In what is becoming a bit of a trend in the closing days of 2012, the Justice Department announced Thursday that the U.S. Attorney’s Office in Minneapolis brought formal bank, mail, and wire fraud charges this week against the owner of a debt collection agency that has been in legal trouble for years.
The U.S. Attorney’s Office said that on December 18, Khemall Jokhoo was charged with 11 counts of bank fraud, 9 counts of mail fraud, 3 counts of wire fraud, 10 counts of aggravated identity theft, and one count of false impersonation of an officer or employee of the United States.
According to the indictment, Jokhoo executed a scheme to fraudulently obtain money from individuals and financial institutions.
From February 2002 until June 30, 2009, Jokhoo was legally registered as a debt collector with the State of Minnesota as the founder, owner, and sole employee of First Financial Services, Inc., which also held a Minnesota collection agency license until November 3, 2009, when it was revoked by the Minnesota Department of Commerce.
Two years later, the state fined Jokhoo and the company $100,000 for various violations of the Fair Debt Collection Practices Act (FDCPA) and operating without a license. At some point after his licenses were revoked, he started running a scam rogue debt collection agency.
The indictment states that Jokhoo, utilizing the various resources available to debt collectors, gathered information regarding individuals including dates of birth, social security numbers, addresses, employment and financial information. Jokhoo purportedly used that information both in direct communications with those individuals and with communications with financial institutions and an online peer-to-peer lending company. Jokhoo allegedly contacted victims and falsely told them they had past due debts that they owed him. Jokhoo also sometimes made threats against the victims, placed multiple calls to the victims at unreasonable hours of the day, and contacted the victims’ families or employers as a way to induce payments from the victims.
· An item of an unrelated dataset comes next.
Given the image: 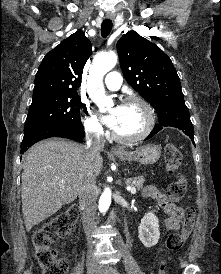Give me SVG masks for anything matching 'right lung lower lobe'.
<instances>
[{"mask_svg": "<svg viewBox=\"0 0 221 274\" xmlns=\"http://www.w3.org/2000/svg\"><path fill=\"white\" fill-rule=\"evenodd\" d=\"M84 136L85 132L83 129L59 124L40 126L24 132L20 153L23 154L34 143L46 138L62 137L78 141L83 139Z\"/></svg>", "mask_w": 221, "mask_h": 274, "instance_id": "98d812e1", "label": "right lung lower lobe"}]
</instances>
The indictment also alleges that Jokhoo fraudulently and falsely posed as the victims in communications with the financial institutions during which he would request the issuance of checks payable to First Financial. He also purportedly used the identification of another person in an online application with a peer-to-peer lending company in an attempt to fraudulently obtain money from individual investors.
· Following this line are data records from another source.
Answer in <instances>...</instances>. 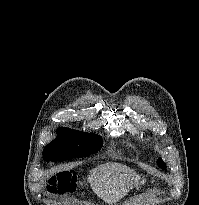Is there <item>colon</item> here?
<instances>
[{
	"label": "colon",
	"mask_w": 199,
	"mask_h": 205,
	"mask_svg": "<svg viewBox=\"0 0 199 205\" xmlns=\"http://www.w3.org/2000/svg\"><path fill=\"white\" fill-rule=\"evenodd\" d=\"M74 174L70 171H63L52 175L48 179L47 191L51 194L68 193L73 188Z\"/></svg>",
	"instance_id": "obj_1"
}]
</instances>
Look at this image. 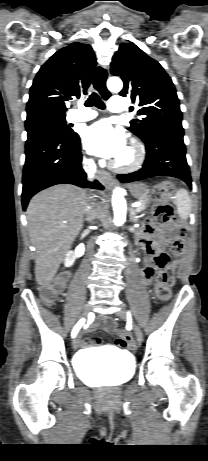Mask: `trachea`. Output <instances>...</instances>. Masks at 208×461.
I'll return each mask as SVG.
<instances>
[{
  "label": "trachea",
  "mask_w": 208,
  "mask_h": 461,
  "mask_svg": "<svg viewBox=\"0 0 208 461\" xmlns=\"http://www.w3.org/2000/svg\"><path fill=\"white\" fill-rule=\"evenodd\" d=\"M105 80H106V71L99 67L97 69V72L93 78V84L94 87L99 91V93L102 95V97L106 100L110 95L109 92L105 88ZM95 105L99 109H105V105L100 99L99 95L95 92H93L87 101L85 102L86 107H91Z\"/></svg>",
  "instance_id": "trachea-1"
}]
</instances>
If convicted, Jokhoo faces a potential maximum penalty of 30 years in prison for each count of bank fraud, mail fraud, and wire fraud. In addition, he faces a potential penalty of two years in prison for each count of aggravated identity theft and a maximum penalty of three years in prison for one count of false personation of an officer or employee of the United States. All sentences are ultimately determined by a federal district court judge.